Task directions:
From the entries below, gather every line containing the string "уничтожение".

┌──

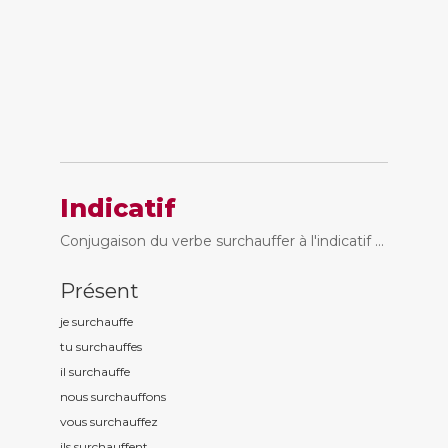
Indicatif
Conjugaison du verbe surchauffer à l'indicatif ...
Présent
je surchauff
e
tu surchauff
es
il surchauff
e
nous surchauff
ons
vous surchauff
ez
ils surchauff
ent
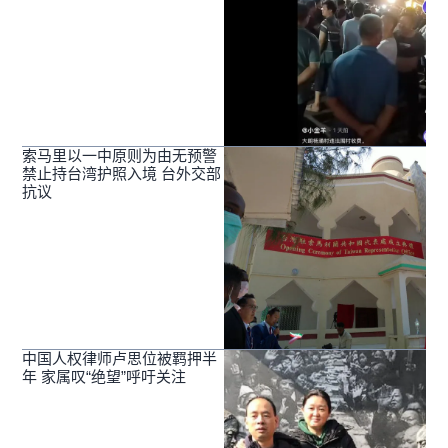
索马里以一中原则为由无预警
禁止持台湾护照入境 台外交部
抗议
中国人权律师卢思位被羁押半
年 家属叹“绝望”呼吁关注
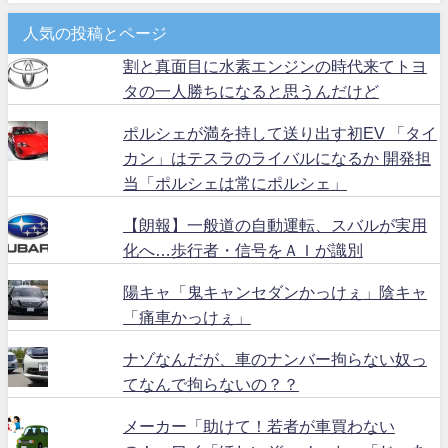
人気の投稿とページ
割と真面目に水素エンジンの時代来てトヨ
タの一人勝ちになると思うんだけど
ポルシェが満を持して送り出す初EV 「タイ
カン」はテスラのライバルになるか 開発担
当「ポルシェは常にポルシェ」
【朗報】一般道の自動運転、スバルが実用
化へ…歩行者・信号をＡＩが識別
陽キャ「鬼キャンセダンかっけぇ」陰キャ
「痛車かっけぇ」
ナゾなんだが、車のナンバー拘らない奴っ
てなんで拘らないの？？
メーカー「助けて！若者が車買わない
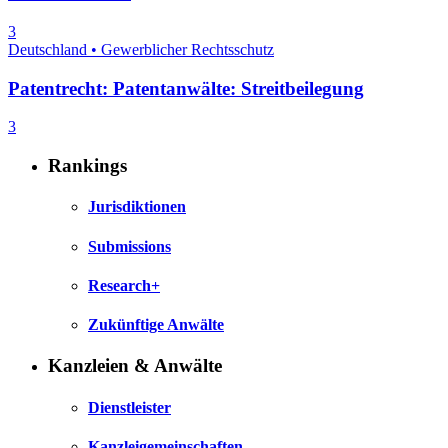
3
Deutschland • Gewerblicher Rechtsschutz
Patentrecht: Patentanwälte: Streitbeilegung
3
Rankings
Jurisdiktionen
Submissions
Research+
Zukünftige Anwälte
Kanzleien & Anwälte
Dienstleister
Kanzleigemeinschaften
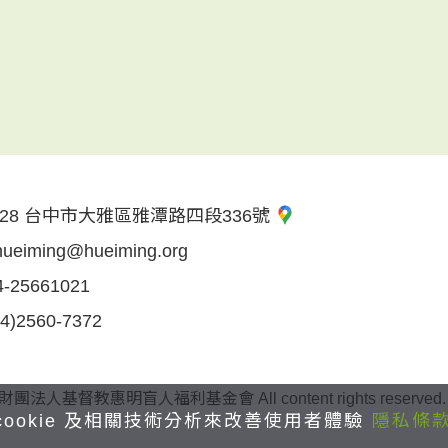
28 台中市大雅區雅潭路四段336號
hueiming@hueiming.org
4-25661021
04)2560-7372
 財團法人基督教惠明盲人福利基金會 All content rights reserved. 
cookie 及相關技術分析來改善使用者體驗
隱私條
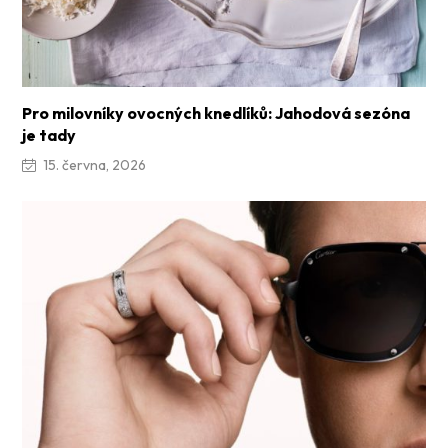
Pro milovníky ovocných knedlíků: Jahodová sezóna
je tady
15. června, 2026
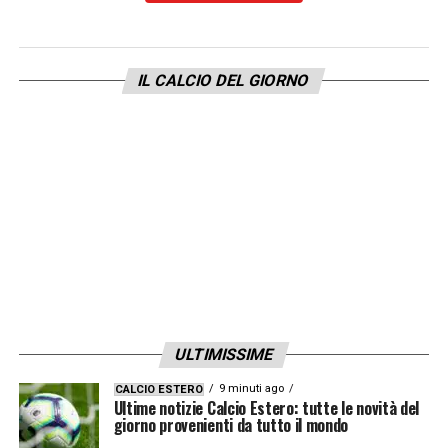
lui sempre criticato). Roberto Baggio che
dopo l’umiliazione contro la Norvegia gli
salva la faccia con la sua fantasia e nessun
IL CALCIO DEL GIORNO
cenno di ringraziamento
»
LA PLAYLIST DELLE NOSTRE TOP NEWS
ULTIMISSIME
9 minuti ago
CALCIO ESTERO
Ultime notizie Calcio Estero: tutte le novità del
giorno provenienti da tutto il mondo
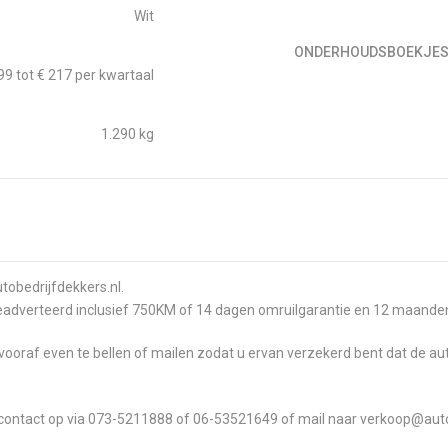
Wit
ONDERHOUDSBOEKJE
99 tot € 217 per kwartaal
1.290 kg
tobedrijfdekkers.nl.
geadverteerd inclusief 750KM of 14 dagen omruilgarantie en 12 maand
vooraf even te bellen of mailen zodat u ervan verzekerd bent dat de a
em contact op via 073-5211888 of 06-53521649 of mail naar verkoop@aut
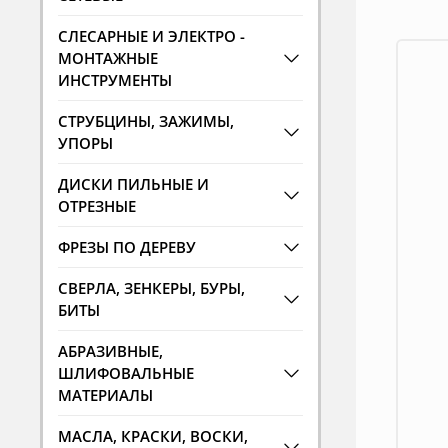
СЛЕСАРНЫЕ И ЭЛЕКТРО -
МОНТАЖНЫЕ
ИНСТРУМЕНТЫ
СТРУБЦИНЫ, ЗАЖИМЫ,
УПОРЫ
ДИСКИ ПИЛЬНЫЕ И
ОТРЕЗНЫЕ
ФРЕЗЫ ПО ДЕРЕВУ
СВЕРЛА, ЗЕНКЕРЫ, БУРЫ,
БИТЫ
АБРАЗИВНЫЕ,
ШЛИФОВАЛЬНЫЕ
МАТЕРИАЛЫ
МАСЛА, КРАСКИ, ВОСКИ,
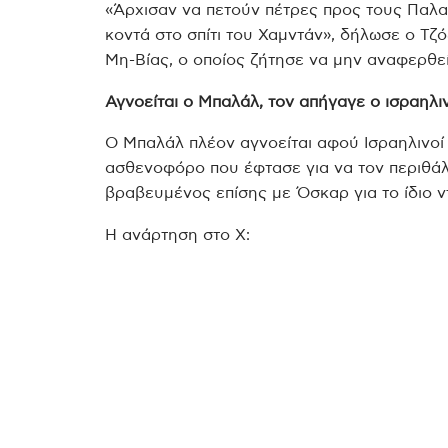
«Άρχισαν να πετούν πέτρες προς τους Παλα
κοντά στο σπίτι του Χαμντάν», δήλωσε ο Τζ
Μη-Βίας, ο οποίος ζήτησε να μην αναφερθε
Αγνοείται ο Μπαλάλ, τον απήγαγε ο ισραηλι
Ο Μπαλάλ πλέον αγνοείται αφού Ισραηλινοί
ασθενοφόρο που έφτασε για να τον περιθάλ
βραβευμένος επίσης με Όσκαρ για το ίδιο ν
Η ανάρτηση στο Χ:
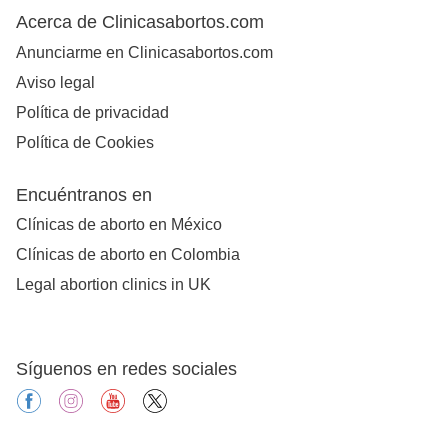
Acerca de Clinicasabortos.com
Anunciarme en Clinicasabortos.com
Aviso legal
Política de privacidad
Política de Cookies
Encuéntranos en
Clínicas de aborto en México
Clínicas de aborto en Colombia
Legal abortion clinics in UK
Síguenos en redes sociales
facebook
instagram
youtube
X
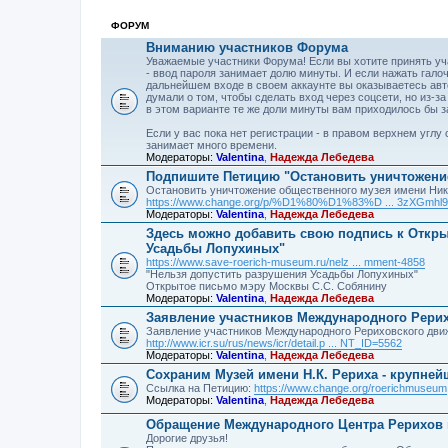
ФОРУМ
Вниманию участников Форума
Уважаемые участники Форума! Если вы хотите принять уч
- ввод пароля занимает долю минуты. И если нажать гало
дальнейшем входе в своем аккаунте вы оказываетесь авто
думали о том, чтобы сделать вход через соцсети, но из-з
в этом варианте те же доли минуты вам приходилось бы 
Если у вас пока нет регистрации - в правом верхнем угл
занимает много времени.
Модераторы:
Valentina
,
Надежда Лебедева
Подпишите Петицию "Остановить уничтожение
Остановить уничтожение общественного музея имени Нико
https://www.change.org/p/%D1%80%D1%83%D ... 3zXGmhl
Модераторы:
Valentina
,
Надежда Лебедева
Здесь можно добавить свою подпись к Откры
Усадьбы Лопухиных"
https://www.save-roerich-museum.ru/nelz ... mment-4858
"Нельзя допустить разрушения Усадьбы Лопухиных"
Открытое письмо мэру Москвы С.С. Собянину
Модераторы:
Valentina
,
Надежда Лебедева
Заявление участников Международного Рерихо
Заявление участников Международного Рериховского дви
http://www.icr.su/rus/news/icr/detail.p ... NT_ID=5562
Модераторы:
Valentina
,
Надежда Лебедева
Сохраним Музей имени Н.К. Рериха - крупне
Ссылка на Петицию:
https://www.change.org/roerichmuseum
Модераторы:
Valentina
,
Надежда Лебедева
Обращение Международного Центра Рерихов 
Дорогие друзья!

└──

Result below:
Подпишите Петицию "Остановить уничтожение
Остановить уничтожение общественного музея имени Нико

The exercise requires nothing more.